Glossar

Erläuterung medizinischer Fachbegriffe

Adduktoren
Muskelgruppe auf der Innenseite des Oberschenkels, bestehend aus dem M. pectineus, M. adductor longus, M. adductor brevis und M. adductor longus.
Analgetische Therapie
Schmerztherapie
CRPS
Chronisch regionales Schmerzsyndrom
Differentialdiagnose
Eine andere wahrscheinliche bzw. mögliche Diagnose bzw. Ursache der Beschwerden des Patienten.
Distraktionskräfte
Zugkräfte
EMG
Elektromyographie
ENG
Elektroneurographie
Faszia transversalis
Die Faszia transversalis ist eine Schicht der vorderen Bauchdecke. Sie befindet sich anatomisch zwischen dem präperitonealen Fettgewebe und der queren Bauchmuskulatur. Sie bildet die Hinterwand des Leistenkanals und hat eine Öffnung, den sog. inneren Leistenring für die Strukturen des Samenstrangs. Kommt es zu einer Ausdünnung und Vorwölbung dieser Schicht, so entsteht zunächst die sog. „weiche Leiste“ und später der erworbene Leistenbruch.
Flamingoview-Aufnahmen
Einbeinstand-Röntgenuntersuchung des Beckens zum Nachweis von Instabilitäten des vorderen Beckenrings.
Insertionstendinose
Bei der Insertionstendinose handelt es sich um eine Entzündung des Ansatzes der Muskulatur am Knochen.
Inspektion
Betrachtung
Laparoskopische Techniken
(Synonym: minimal invasive Techniken)
Gemeint sind operative Techniken die durch einen kleinen Zugang das Operationsgebiet erreichen. Im Gegensatz zur weit verbreiteten Meinung beschreibt der Begriff „minimal invasiv“ nicht das Ausmaß der Operation, sondern lediglich den chirurgischen Zugang der für die Operation benötigt wird. Minimal invasive Techniken können durchaus „maximal“ invasiv sein.
MRT-Untersuchung (Magnetresonanztomographie)

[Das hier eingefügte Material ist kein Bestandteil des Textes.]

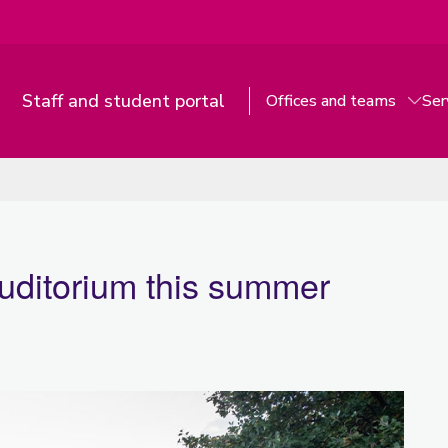
Staff and student portal
Offices and teams
Ser
uditorium this summer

(Synonym: Kernspintomographie)
Radiologische bildgebende Methode, die durch die Verwendung eines starken Magnetfeldes sehr genaue (nahezu anatomische) Darstellungen des menschlichen Körpers erlaubt. Im MRT werden Schnittbilder des menschlichen Körpers erzeugt, die eine Beurteilung der Organe und der verschiedenen Körpergewebe sowie ihrer krankhaften Veränderungen erlauben.
NLG
Messung der Nervenleitgeschwindigkeit
Processus vaginalis testis
Als Processus vaginalis testis wird eine Ausstülpung des Bauchfells bezeichnet, die bei der Wanderung des Hodens aus der Bauchdecke in den Hodensack in der frühen Entwicklungsphase vorhanden ist und die normalerweise nach Abschluss der Hodenwanderung verklebt. Bleibt der Processus vaginalis testis bestehen, so liegt ein angeborener seitlicher Leistenbruch vor und Darminhalt kann bis weit in die Leistenregion oder den Hodensack rutschen.
Rezidivquote
Zahl der Patienten, bei denen nach einer Bruchoperation erneut ein Bruch auftritt, zumeist bezogen auf 100 operierte Patienten.
Rotationskräfte
Drehkräfte
Scherkräfte
Verschiebekräfte
Secondary cleft syndrom
Nachweis einer Verletzung der symphysalen Bandstrukturen in der MRT
SEP
Sensibel evozierte Potentiale
Spongiosa
Knochengewebe, dass sich im inneren des Knochens befindet und eine aufgelockerte bälkchenartige Struktur besitzt.
Symphyseninstabilität
Lockerung der Verbindung zwischen den beiden Schambeinknochen.
Symphysenspalt
Schmaler Spalt zwischen den beiden Schambeinknochen. Im Symphysenspalt befindet sich eine knorplige Scheibe, einem Diskus ähnlich. Der Symphysenspalt wird von einem oberen und einem unteren Band begrenzt.
Szintigraphie
Radiologische Methode, bei der sog. Radionukleide zum Einsatz kommen, die sich im Zielorgan anreichern und deren Strahlung von einer speziellen Kamera aufgefangen wird. Mit dieser Methode lassen sich unter anderem auch Entzündungsprozesse im Körper nachweisen.
TEP
Bei der TEP-Operationstechnik handelt es sich um die zweite gängige minimal invasive Technik zur operativen Beseitigung von Leistenbrüchen. Im Gegensatz zur TAPP-Technik wird bei der TEP die Präparation des Bruchs in einem virtuell hergestellten Raum zwischen Bauchfell und Fettgewebe durchgeführt und das Netz ohne Fixation in diesen Spalt eingelegt.